Items from a data source
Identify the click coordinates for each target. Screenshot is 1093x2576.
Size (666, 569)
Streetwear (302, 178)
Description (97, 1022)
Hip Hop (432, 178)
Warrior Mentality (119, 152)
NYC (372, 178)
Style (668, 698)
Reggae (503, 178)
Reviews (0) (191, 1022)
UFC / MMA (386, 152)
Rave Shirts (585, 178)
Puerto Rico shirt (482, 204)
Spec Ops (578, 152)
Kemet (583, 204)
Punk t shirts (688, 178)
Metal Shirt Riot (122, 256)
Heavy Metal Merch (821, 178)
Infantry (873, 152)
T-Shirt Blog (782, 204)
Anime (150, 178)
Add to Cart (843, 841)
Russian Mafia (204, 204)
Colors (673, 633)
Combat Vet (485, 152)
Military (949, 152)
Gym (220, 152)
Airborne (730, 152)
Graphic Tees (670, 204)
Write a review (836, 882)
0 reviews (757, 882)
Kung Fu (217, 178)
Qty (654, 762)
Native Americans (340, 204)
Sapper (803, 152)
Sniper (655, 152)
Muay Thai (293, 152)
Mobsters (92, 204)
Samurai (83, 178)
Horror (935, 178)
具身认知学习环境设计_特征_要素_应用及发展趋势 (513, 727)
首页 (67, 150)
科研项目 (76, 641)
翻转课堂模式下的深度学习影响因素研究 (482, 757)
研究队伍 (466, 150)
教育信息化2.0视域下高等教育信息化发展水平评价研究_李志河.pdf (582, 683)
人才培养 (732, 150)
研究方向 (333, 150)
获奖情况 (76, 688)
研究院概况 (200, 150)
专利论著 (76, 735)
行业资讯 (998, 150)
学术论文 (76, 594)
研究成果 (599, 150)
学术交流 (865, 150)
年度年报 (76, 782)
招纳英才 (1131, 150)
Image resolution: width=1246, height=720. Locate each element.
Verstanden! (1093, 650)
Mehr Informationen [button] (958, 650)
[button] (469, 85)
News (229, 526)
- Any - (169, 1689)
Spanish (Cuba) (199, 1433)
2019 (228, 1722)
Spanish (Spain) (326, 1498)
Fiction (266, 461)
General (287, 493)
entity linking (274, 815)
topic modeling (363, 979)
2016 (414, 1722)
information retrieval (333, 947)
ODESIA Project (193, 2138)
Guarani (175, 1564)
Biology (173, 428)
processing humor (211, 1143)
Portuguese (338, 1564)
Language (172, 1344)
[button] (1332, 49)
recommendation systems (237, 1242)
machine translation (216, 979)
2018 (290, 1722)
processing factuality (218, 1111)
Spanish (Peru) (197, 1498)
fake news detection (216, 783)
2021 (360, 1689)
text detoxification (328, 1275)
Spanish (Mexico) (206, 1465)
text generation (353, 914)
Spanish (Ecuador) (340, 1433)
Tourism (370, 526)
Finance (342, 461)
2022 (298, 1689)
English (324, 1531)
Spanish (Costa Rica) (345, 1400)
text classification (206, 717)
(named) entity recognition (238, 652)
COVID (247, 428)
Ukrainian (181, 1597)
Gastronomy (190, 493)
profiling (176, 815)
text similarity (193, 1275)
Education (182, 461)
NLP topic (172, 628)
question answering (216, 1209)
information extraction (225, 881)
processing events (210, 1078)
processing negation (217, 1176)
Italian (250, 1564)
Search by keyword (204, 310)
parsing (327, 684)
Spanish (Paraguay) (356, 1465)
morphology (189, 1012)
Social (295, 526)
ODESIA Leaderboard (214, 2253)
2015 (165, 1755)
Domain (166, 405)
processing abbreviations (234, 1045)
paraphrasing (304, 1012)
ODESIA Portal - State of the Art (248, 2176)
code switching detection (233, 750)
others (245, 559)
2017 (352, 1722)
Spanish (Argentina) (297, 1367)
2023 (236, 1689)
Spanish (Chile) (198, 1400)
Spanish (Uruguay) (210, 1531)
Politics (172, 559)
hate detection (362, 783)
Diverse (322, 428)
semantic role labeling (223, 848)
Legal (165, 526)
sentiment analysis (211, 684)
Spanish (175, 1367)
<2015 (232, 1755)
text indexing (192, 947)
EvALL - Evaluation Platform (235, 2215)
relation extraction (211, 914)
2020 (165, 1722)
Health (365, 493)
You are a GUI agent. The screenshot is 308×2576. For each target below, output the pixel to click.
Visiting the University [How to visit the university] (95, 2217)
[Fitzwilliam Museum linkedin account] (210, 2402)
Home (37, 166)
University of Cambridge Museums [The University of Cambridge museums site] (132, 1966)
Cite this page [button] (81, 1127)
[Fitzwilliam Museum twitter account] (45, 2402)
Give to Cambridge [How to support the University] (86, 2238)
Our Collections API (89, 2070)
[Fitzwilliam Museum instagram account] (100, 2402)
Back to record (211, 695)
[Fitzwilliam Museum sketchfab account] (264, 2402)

Exercise goal |
Only the lines from the one containing "[Fitzwilliam Museum linkedin" to the end of the records should be repeated, exactly as they appear.

Result of the task |
[Fitzwilliam Museum linkedin account] (210, 2402)
Home (37, 166)
University of Cambridge Museums [The University of Cambridge museums site] (132, 1966)
Cite this page [button] (81, 1127)
[Fitzwilliam Museum twitter account] (45, 2402)
Give to Cambridge [How to support the University] (86, 2238)
Our Collections API (89, 2070)
[Fitzwilliam Museum instagram account] (100, 2402)
Back to record (211, 695)
[Fitzwilliam Museum sketchfab account] (264, 2402)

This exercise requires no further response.